(Page images and extracted text)
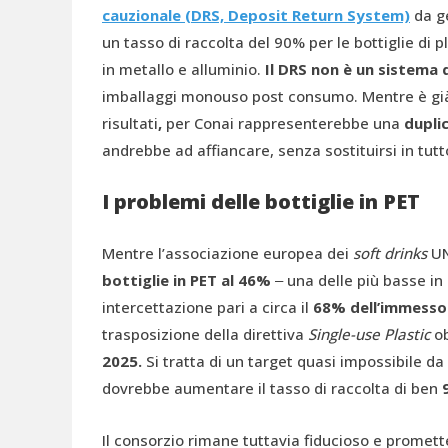
cauzionale (DRS, Deposit Return System)
da g
un tasso di raccolta del 90% per le bottiglie di
in metallo e alluminio.
Il DRS non è un sistema d
imballaggi monouso post consumo. Mentre è gi
risultati
,
per Conai rappresenterebbe una
dupli
andrebbe ad affiancare, senza sostituirsi in tutto
I problemi delle bottiglie in PET
Mentre l’associazione europea dei
soft drinks
UN
bottiglie in PET al 46%
‒ una delle più basse in
intercettazione pari a circa il
68% dell’immesso
trasposizione della direttiva
Single-use Plastic
ob
2025.
Si tratta di un target quasi impossibile da
dovrebbe aumentare il tasso di raccolta di ben
Il consorzio rimane tuttavia fiducioso e promet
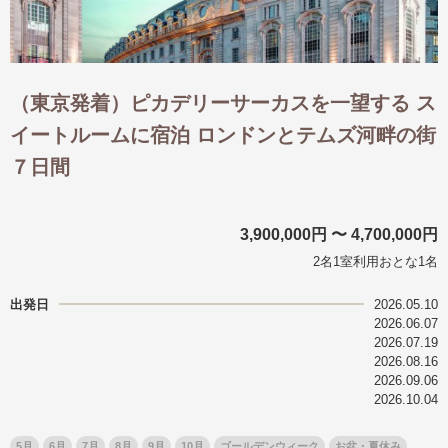
（東京発着）ピカデリーサーカスを一望する ス
イートルームに宿泊 ロンドンとテムズ河畔の街
７日間
3,900,000円 〜 4,700,000円
2名1室利用おとな1名
出発日
2026.05.10
2026.06.07
2026.07.19
2026.08.16
2026.09.06
2026.10.04
5月
6月
7月
8月
9月
10月
ゴールデンウィーク
お盆・夏休み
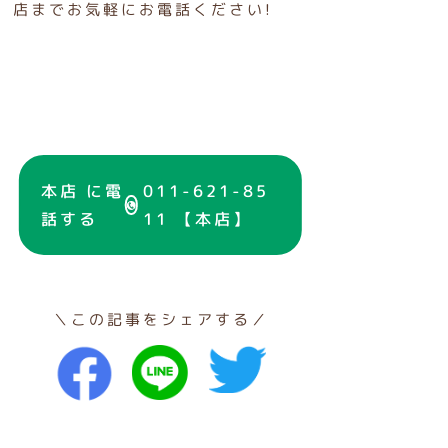
店までお気軽にお電話ください!
本店 に電
011-621-85
話する
11 【本店】
＼この記事をシェアする／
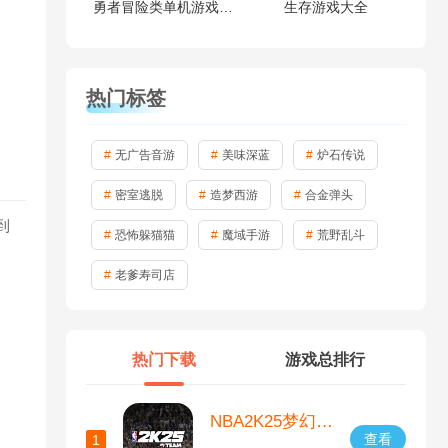
勇者冒险类单机游戏大全
生存游戏大全
热门标签
无广告音游
美味深蓝
炉石传说
密室逃脱
造梦西游
合金弹头
到
恐怖躲猫猫
魔域手游
荒野乱斗
老爹寿司店
热门下载
游戏总排行
NBA2K25梦幻球队最新版
查看
1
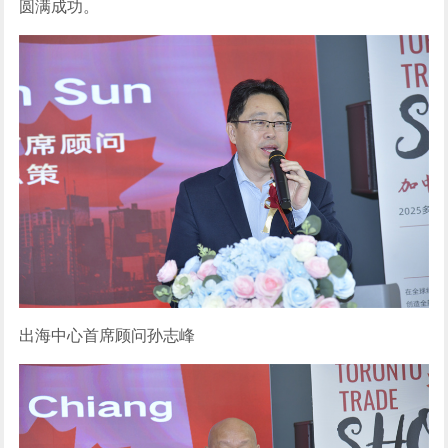
圆满成功。
出海中心首席顾问孙志峰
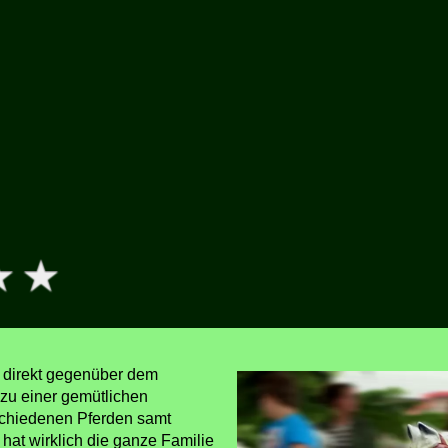
t direkt gegenüber dem
zu einer gemütlichen
rschiedenen Pferden samt
hat wirklich die ganze Familie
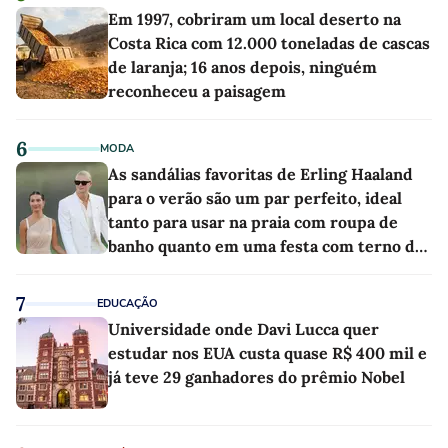
Em 1997, cobriram um local deserto na
Costa Rica com 12.000 toneladas de cascas
de laranja; 16 anos depois, ninguém
reconheceu a paisagem
6
MODA
As sandálias favoritas de Erling Haaland
para o verão são um par perfeito, ideal
tanto para usar na praia com roupa de
banho quanto em uma festa com terno de
linho
7
EDUCAÇÃO
Universidade onde Davi Lucca quer
estudar nos EUA custa quase R$ 400 mil e
já teve 29 ganhadores do prêmio Nobel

> _Task objective_: Copy out every line from the data above that has "tasso" in it.

> _Result of the exercise_:
un tasso di raccolta del 90% per le bottiglie di
dovrebbe aumentare il tasso di raccolta di ben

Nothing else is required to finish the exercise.